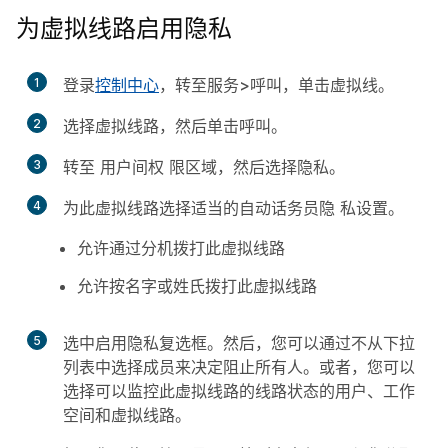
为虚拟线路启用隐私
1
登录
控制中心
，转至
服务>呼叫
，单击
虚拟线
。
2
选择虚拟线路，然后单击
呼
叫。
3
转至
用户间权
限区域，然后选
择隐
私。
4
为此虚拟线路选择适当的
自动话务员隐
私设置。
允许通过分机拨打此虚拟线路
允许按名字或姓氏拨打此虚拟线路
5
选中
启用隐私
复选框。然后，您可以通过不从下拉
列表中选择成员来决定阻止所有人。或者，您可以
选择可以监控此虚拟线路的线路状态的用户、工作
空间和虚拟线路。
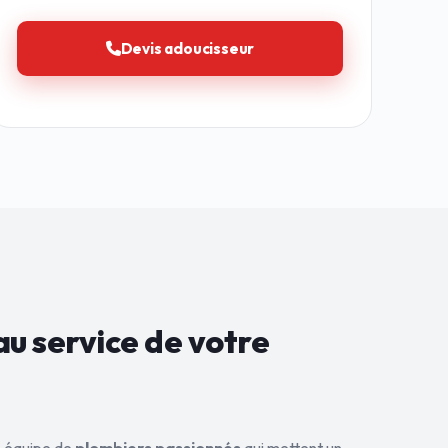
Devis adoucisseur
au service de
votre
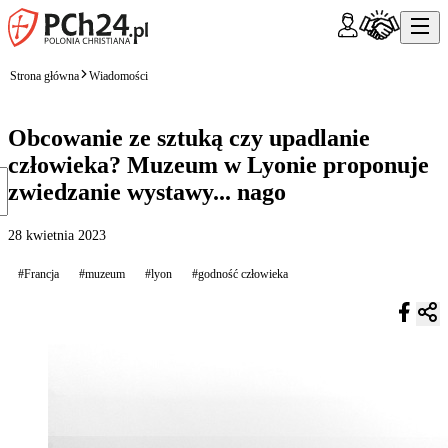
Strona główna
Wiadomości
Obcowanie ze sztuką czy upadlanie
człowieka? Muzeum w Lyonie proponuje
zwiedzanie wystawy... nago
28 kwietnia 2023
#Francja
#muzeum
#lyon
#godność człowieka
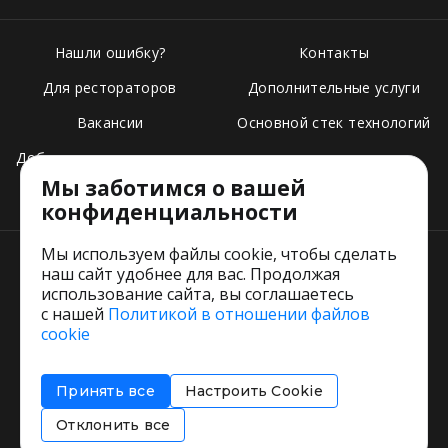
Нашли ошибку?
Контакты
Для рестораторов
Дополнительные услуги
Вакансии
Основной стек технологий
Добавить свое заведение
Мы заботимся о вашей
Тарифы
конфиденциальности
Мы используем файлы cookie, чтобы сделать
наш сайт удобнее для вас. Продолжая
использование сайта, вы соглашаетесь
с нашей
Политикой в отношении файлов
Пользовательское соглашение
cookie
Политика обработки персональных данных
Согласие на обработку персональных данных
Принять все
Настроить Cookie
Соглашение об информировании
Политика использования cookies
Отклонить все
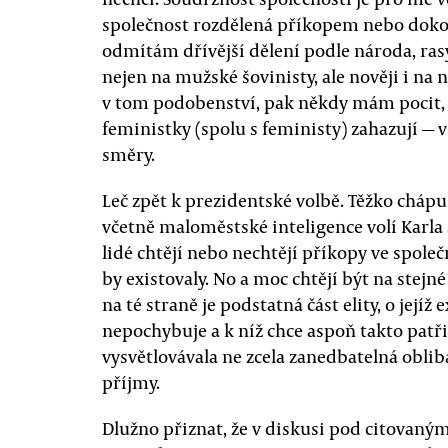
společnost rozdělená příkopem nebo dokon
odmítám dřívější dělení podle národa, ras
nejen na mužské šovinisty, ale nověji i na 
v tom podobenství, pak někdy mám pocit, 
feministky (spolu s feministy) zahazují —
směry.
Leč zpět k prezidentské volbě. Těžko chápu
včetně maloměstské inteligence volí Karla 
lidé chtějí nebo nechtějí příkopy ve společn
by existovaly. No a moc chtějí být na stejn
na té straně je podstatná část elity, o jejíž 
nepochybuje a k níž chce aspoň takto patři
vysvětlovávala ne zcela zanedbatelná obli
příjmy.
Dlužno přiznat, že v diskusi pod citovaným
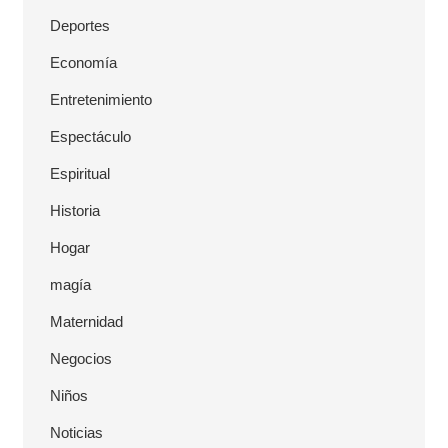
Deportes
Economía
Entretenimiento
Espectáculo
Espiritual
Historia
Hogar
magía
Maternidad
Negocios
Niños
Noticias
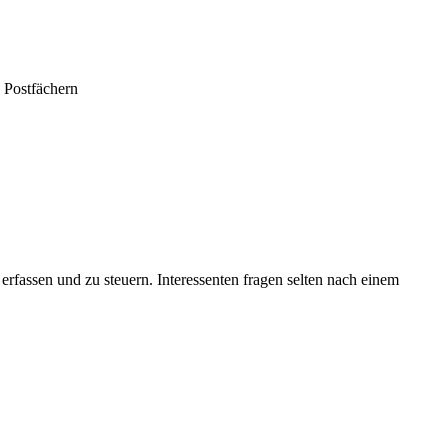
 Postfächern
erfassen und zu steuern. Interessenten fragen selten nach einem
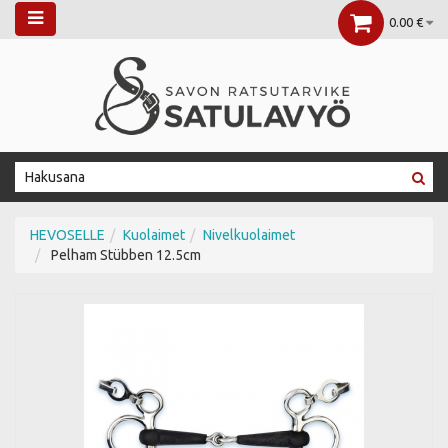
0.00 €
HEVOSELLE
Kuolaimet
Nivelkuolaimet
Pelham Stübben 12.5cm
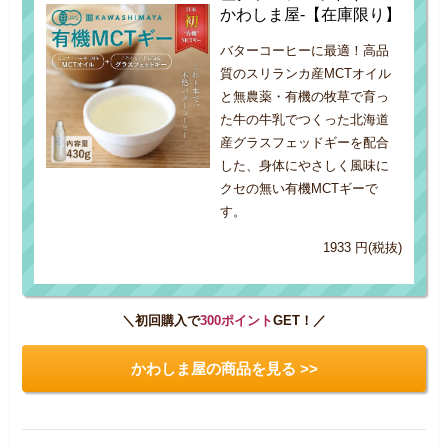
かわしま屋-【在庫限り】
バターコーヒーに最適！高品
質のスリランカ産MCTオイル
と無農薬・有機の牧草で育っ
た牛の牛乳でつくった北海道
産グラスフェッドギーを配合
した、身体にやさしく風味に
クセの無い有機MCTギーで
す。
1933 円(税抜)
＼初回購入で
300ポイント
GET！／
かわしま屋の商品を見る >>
▬▬▬▬▬▬
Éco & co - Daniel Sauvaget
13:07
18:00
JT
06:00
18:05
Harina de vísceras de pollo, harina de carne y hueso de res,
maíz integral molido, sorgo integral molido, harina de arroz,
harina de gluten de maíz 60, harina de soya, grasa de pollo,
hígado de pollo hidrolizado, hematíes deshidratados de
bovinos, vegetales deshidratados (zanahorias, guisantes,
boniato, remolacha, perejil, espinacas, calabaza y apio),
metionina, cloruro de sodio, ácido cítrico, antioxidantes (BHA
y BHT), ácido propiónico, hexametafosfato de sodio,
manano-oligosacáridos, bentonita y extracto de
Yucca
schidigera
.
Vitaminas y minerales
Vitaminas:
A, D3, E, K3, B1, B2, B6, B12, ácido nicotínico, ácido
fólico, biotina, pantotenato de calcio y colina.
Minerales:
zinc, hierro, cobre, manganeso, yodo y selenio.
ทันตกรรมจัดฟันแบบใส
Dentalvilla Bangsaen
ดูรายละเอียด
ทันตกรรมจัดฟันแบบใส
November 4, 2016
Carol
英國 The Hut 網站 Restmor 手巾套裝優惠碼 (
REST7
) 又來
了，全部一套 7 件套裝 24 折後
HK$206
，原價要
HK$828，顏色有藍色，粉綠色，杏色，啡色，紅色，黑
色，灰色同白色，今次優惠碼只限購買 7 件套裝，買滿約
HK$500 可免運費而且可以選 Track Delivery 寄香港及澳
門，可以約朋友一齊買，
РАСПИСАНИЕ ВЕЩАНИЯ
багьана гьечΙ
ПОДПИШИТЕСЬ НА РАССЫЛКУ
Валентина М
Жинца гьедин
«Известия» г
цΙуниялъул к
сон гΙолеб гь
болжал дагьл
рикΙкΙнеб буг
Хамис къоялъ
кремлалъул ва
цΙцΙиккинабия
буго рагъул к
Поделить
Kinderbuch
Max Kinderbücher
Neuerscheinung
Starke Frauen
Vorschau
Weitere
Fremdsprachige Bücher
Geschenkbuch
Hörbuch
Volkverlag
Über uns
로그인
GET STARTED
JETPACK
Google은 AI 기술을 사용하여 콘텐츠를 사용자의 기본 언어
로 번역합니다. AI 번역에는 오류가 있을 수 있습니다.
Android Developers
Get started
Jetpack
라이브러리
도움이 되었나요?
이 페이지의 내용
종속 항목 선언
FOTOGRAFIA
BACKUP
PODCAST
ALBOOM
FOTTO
▬▬▬▬▬▬
Problem statement
Filter the listing by the string "ácido"; copy each matching line.

Task response
metionina, cloruro de sodio, ácido cítrico, antioxidantes (BHA
y BHT), ácido propiónico, hexametafosfato de sodio,
A, D3, E, K3, B1, B2, B6, B12, ácido nicotínico, ácido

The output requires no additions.